Sympy direction of rotation matrices

Question

I wonder why rotation matrices in sympy do not conform right hand rule:

import sympy as sym
print(sym.rot_axis3(sym.Symbol('q')))

produces output:

[[ cos(q), sin(q), 0],
 [-sin(q), cos(q), 0],
 [0,       0,      1]]

Which comparing to right hand rotation:

[[cos(q), -sin(q), 0],
 [sin(q), cos(q), 0],
 [0,      0,      1]]

rotates vector in the opposite direction. This had taken me a few hours of searching for mistakes in my equations before I realized the problem.

Same is true for rot_axis2 and rot_axis1.

Answer 1

In R^3, coordinate system rotations of the x-, y-, and z-axes in a counterclockwise direction when looking towards the origin give the matrices.

(Goldstein 1980, pp. 146-147 and 608; Arfken 1985, pp. 199-200)
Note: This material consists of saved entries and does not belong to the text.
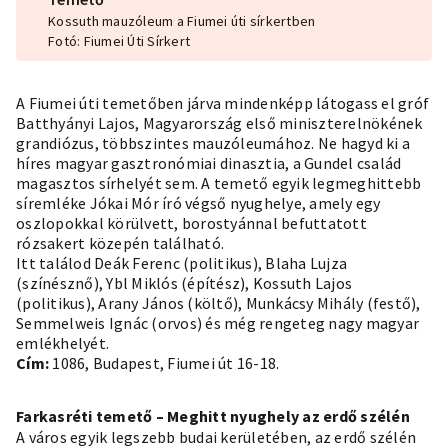
Kossuth mauzóleum a Fiumei úti sírkertben
Fotó: Fiumei Úti Sírkert
A Fiumei úti temetőben járva mindenképp látogass el gróf
Batthyányi Lajos, Magyarország első miniszterelnökének
grandiózus, többszintes mauzóleumához. Ne hagyd ki a
híres magyar gasztronómiai dinasztia, a
Gundel
család
magasztos sírhelyét sem. A temető egyik legmeghittebb
síremléke Jókai Mór író végső nyughelye, amely egy
oszlopokkal körülvett, borostyánnal befuttatott
rózsakert közepén található.
Itt találod Deák Ferenc (politikus), Blaha Lujza
(színésznő), Ybl Miklós (építész), Kossuth Lajos
(politikus), Arany János (költő), Munkácsy Mihály (festő),
Semmelweis Ignác (orvos) és még rengeteg nagy magyar
emlékhelyét.
Cím:
1086, Budapest, Fiumei út 16-18.
Farkasréti temető – Meghitt nyughely az erdő szélén
A város egyik legszebb budai kerületében, az erdő szélén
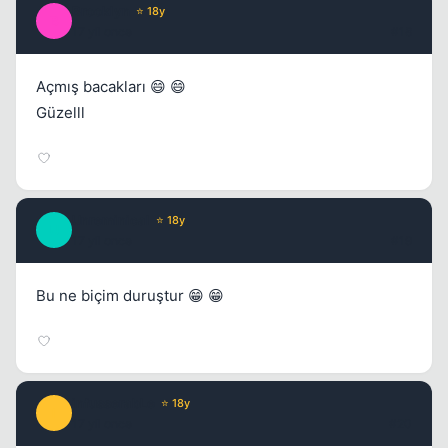
Brooklyn
⭐ 18y
B
17 yil once
#18
Açmış bacakları 😄 😄
Güzelll
Unreminical
⭐ 18y
U
17 yil once
#19
Bu ne biçim duruştur 😁 😁
infusserabLe
⭐ 18y
I
17 yil once
#20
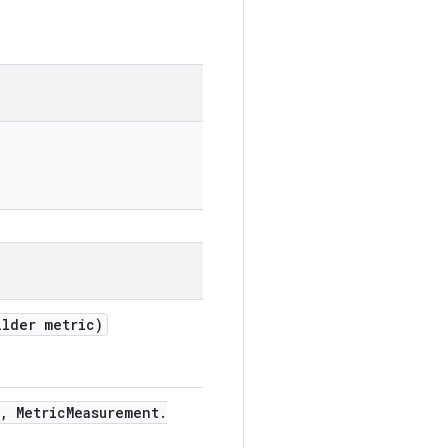
ilder metric)
,
Metric
Measurement
.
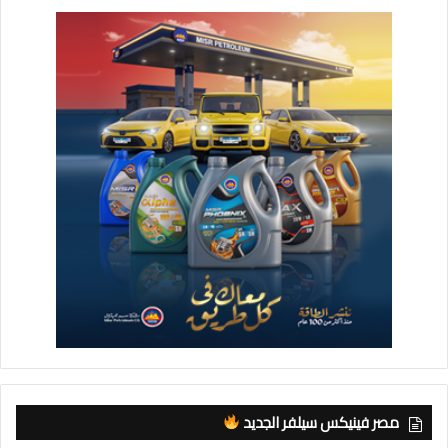
في سياق آخر، شهد الاجتماع تقييم خطة الدولة لتطوير الأصول
العقارية، والتي تشمل العمل على 185 موقعاً، غير مستغل، تستهدف
الدولة وضع رؤية لاستغلال، حيث تم بحث مقترحات استغلال أراضي
أصول الدولة، والتعرف على الاستعمالات المقترحة لهذه الأصول، بما
يحقق الفائدة المُثلى.
وفي ضوء ذلك، نوه وزير الاسكان إلى أن الاستعمالات المقترحة
لتلك الأصول غير المستغلة تتمثل في إقامة تجمعات سكنية تلبي
احتياجات المواطنين في تلك المناطق والمحافظات المختلفة، لافتا
إلى أن هناك 91 قطعة يمكن تنميتها بصورة استثمارية بالمشاركة مع
هيئة المجتمعات العمرانية الجديدة، إلى جانب مواقع أخرى لإقامة
مشروعات سكن “كل المصريين” بواقع 100 ألف وحدة سكنية،
يستفيد منها نحو 500 ألف نسمة، وعدد من الخدمات المطلوبة لتلك
المناطق، بواقع 42 قطعة، بالإضافة إلى 40 قطعة لتنفيذ سكن بديل
للعشوائيات بواقع 104 آلاف وحدة سكنية يستفيد منها نحو نصف
مصر فينيكس سيلفر الجديد
مليون نسمة، والخدمات المطلوبة لذلك، بما يعكس تصوراً لتلبية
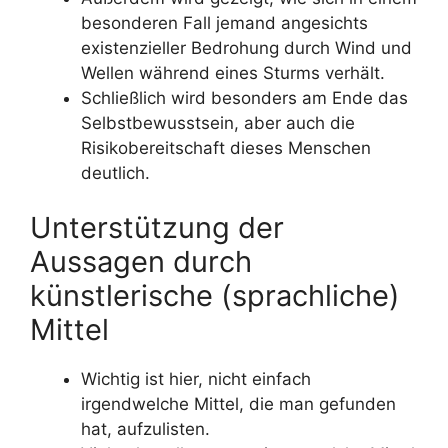
besonderen Fall jemand angesichts
existenzieller Bedrohung durch Wind und
Wellen während eines Sturms verhält.
Schließlich wird besonders am Ende das
Selbstbewusstsein, aber auch die
Risikobereitschaft dieses Menschen
deutlich.
Unterstützung der
Aussagen durch
künstlerische (sprachliche)
Mittel
Wichtig ist hier, nicht einfach
irgendwelche Mittel, die man gefunden
hat, aufzulisten.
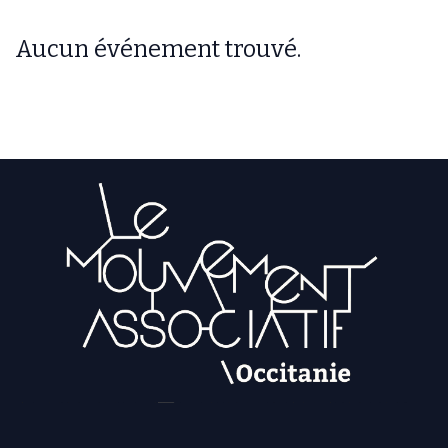
Aucun événement trouvé.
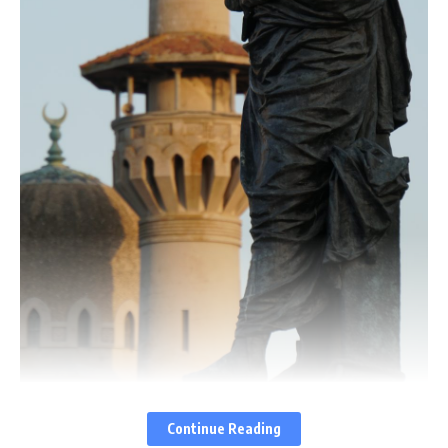
Continue Reading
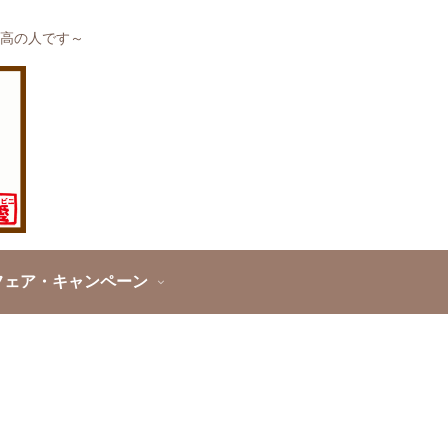
高の人です～
フェア・キャンペーン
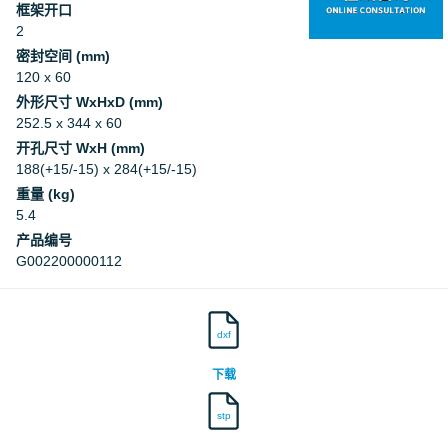
框架开口
2
密封空间 (mm)
120 x 60
外形尺寸 WxHxD (mm)
252.5 x 344 x 60
开孔尺寸 WxH (mm)
188(+15/-15) x 284(+15/-15)
重量 (kg)
5.4
产品编号
G002200000112
dxf
下载
stp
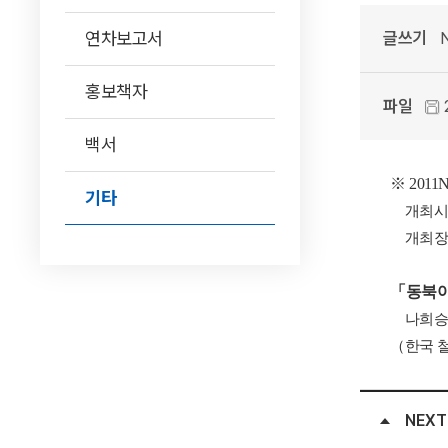
연차보고서
글쓰기
N
홍보책자
파일
백서
※ 201
기타
개최시기:
개최장소
「동북아
나희승
（한국 
NEXT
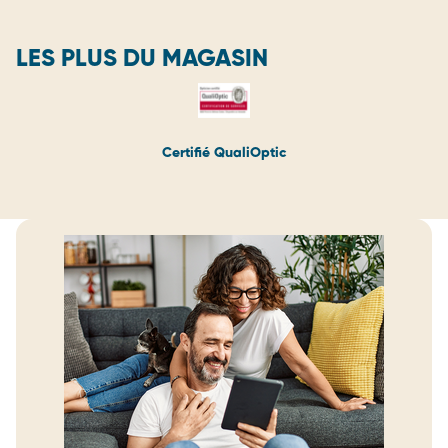
LES PLUS DU MAGASIN
Certifié QualiOptic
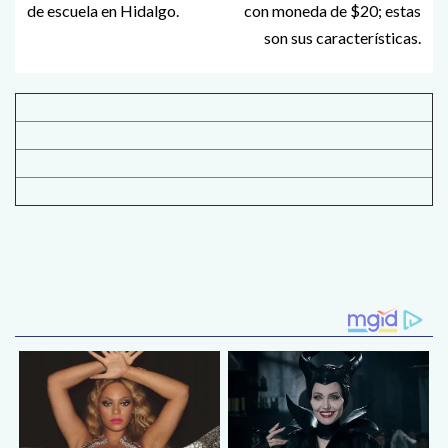
de escuela en Hidalgo.
con moneda de $20; estas
son sus características.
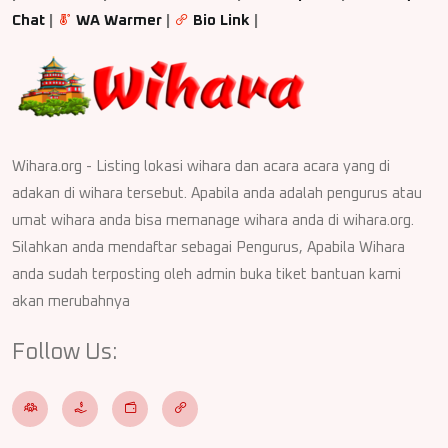
Chat
|
WA Warmer
|
Bio Link
|
Wihara.org - Listing lokasi wihara dan acara acara yang di
adakan di wihara tersebut. Apabila anda adalah pengurus atau
umat wihara anda bisa memanage wihara anda di wihara.org.
Silahkan anda mendaftar sebagai Pengurus, Apabila Wihara
anda sudah terposting oleh admin buka tiket bantuan kami
akan merubahnya
Follow Us:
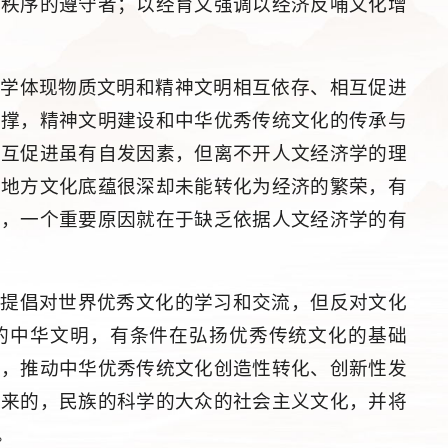
场秩序的遵守者；以经育文强调以经济反哺文化增
济学体现物质文明和精神文明相互依存、相互促进
支撑，精神文明建设和中华优秀传统文化的传承与
相互促进虽有自发因素，但离不开人文经济学的理
的地方文化底蕴很深却未能转化为经济的繁荣，有
后，一个重要原因就在于缺乏依据人文经济学的有
，提倡对世界优秀文化的学习和交流，但反对文化
的中华文明，有条件在弘扬优秀传统文化的基础
化，推动中华优秀传统文化创造性转化、创新性发
未来的，民族的科学的大众的社会主义文化，并将
。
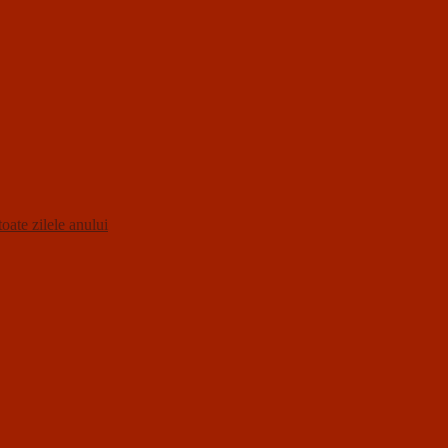
oate zilele anului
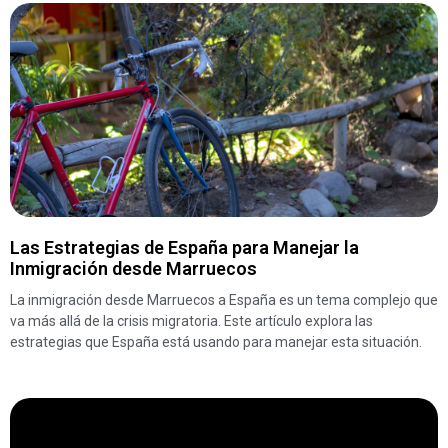
Las Estrategias de España para Manejar la
Inmigración desde Marruecos
La inmigración desde Marruecos a España es un tema complejo que
va más allá de la crisis migratoria. Este artículo explora las
estrategias que España está usando para manejar esta situación.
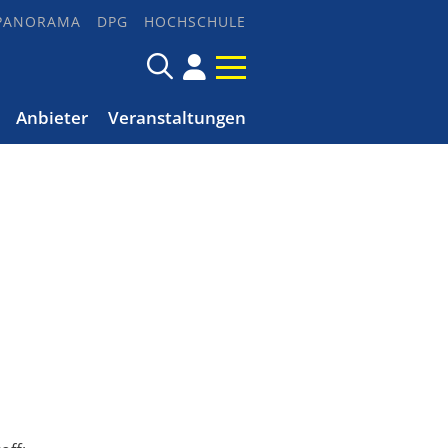
PANORAMA
DPG
HOCHSCHULE
Anbieter
Veranstaltungen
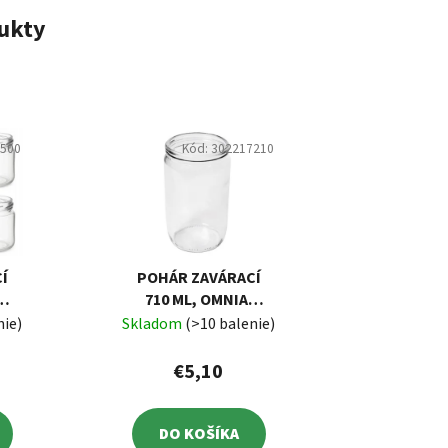
ukty
7500
Kód:
302217210
Í
POHÁR ZAVÁRACÍ
KA
710 ML, OMNIA,
6
ZATLÁČACÍ, BEZ
nie)
Skladom
(>10 balenie)
VIEČKA, BALENIE
10 KS
€5,10
DO KOŠÍKA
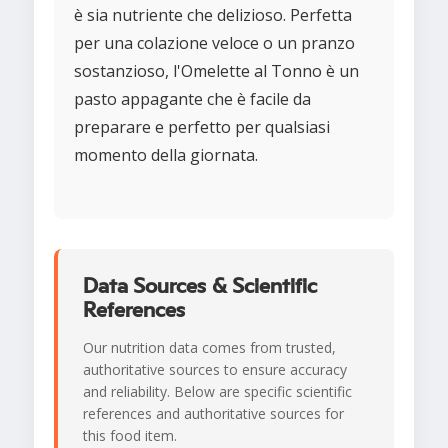
è sia nutriente che delizioso. Perfetta
per una colazione veloce o un pranzo
sostanzioso, l'Omelette al Tonno è un
pasto appagante che è facile da
preparare e perfetto per qualsiasi
momento della giornata.
Data Sources & Scientific
References
Our nutrition data comes from trusted,
authoritative sources to ensure accuracy
and reliability. Below are specific scientific
references and authoritative sources for
this food item.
Also if you check the sympy documentation:

def rot_axis3(theta):
    """Returns a rotation matrix for a rotation of theta (in radians) about
    the 3-axis.
    [...]
    """
    ct = cos(theta)
    st = sin(theta)
    lil = ((ct, st, 0),
           (-st, ct, 0),
           (0, 0, 1))
    return Matrix(lil)